Says Dr. Radovich: “I am proud to be part of an organization so committed to finding novel ways to fight cancer.”
More than 90 percent of patients can now be offered minimally invasive surgery, either robotically using the da Vinci Surgical System or through other video-assisted laparoscopic techniques. “We just make a couple of small incisions and take the cancerous tissue out, and patients recover faster and have less pain” compared with more invasive open surgery. And outcomes with the new approach are at least as good as before, he says. He would know, because he has done much of the research on these techniques himself. For the few patients who cannot tolerate any surgery because they are too old, too frail or have other medical problems, radiation oncologists, such as Dr. Huang, can perform stereotactic radiation surgery with a high-tech machine called CyberKnife. “This is extremely advanced technology that delivers radiation from multiple angles to focus it on the tumor, while avoiding surrounding healthy tissue,” says Dr. Huang.

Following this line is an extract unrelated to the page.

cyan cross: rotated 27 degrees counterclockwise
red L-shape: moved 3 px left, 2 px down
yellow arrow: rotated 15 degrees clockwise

When radiation is needed after traditional surgery, he has more ways to deliver targeted and image-guided radiation to the tumor site. Here again, outcomes are improved—over previous radiation treatments—in controlling cancers and minimizing adverse side effects. “A variety of options are available, depending on the type of cancer and the patient’s preference,” says the doctor.
Advances in care also abound for patients who need chemotherapy. “The most innovative treatments are immunotherapies,” says Andrew Brown, M.D., a specialist in oncology and hematology. Drugs that help the body’s immune system attack the cancer can make a significant difference in survival for advanced lung cancer, either alone or given along with chemotherapy,” Dr. Brown says. They are now in trial for earlier stage lung cancer as well, he adds, “and we hope these therapies become the standard of care to reduce risk of recurrence.”
Other medications are being developed to target the specific genetic makeup of a dozen or more genotypes of lung cancer. This is part of a growing field known as precision medicine, in which therapy moves from one-size-fits-all to precisely targeting an individual cancer with an individual drug. And the number of genotypes being targeted is growing year to year. “The possibilities are endless for what we can do with genetics,” Dr. Brown says.
All these advances, however, need to be coordinated among the various specialists, and that’s what the team at Saint Barnabas Medical Center does on a daily basis. “We all work in close conjunction and meet frequently to talk about every case of lung cancer,” Dr. Huang says. “We all look at the imaging and the pathology, and we use a team approach to figure out the best treatment options, whether it’s surgery first, or radiation or chemo first, or if it’s just radiation.”
No one knows the benefits better than Barbara Dacey. “I now advocate to all my friends who smoked, ‘Please go for a lung cancer screening,’” she says. “It’s free. If something is there, your chances of finding it early are good. And I love all my doctors. They are the best.”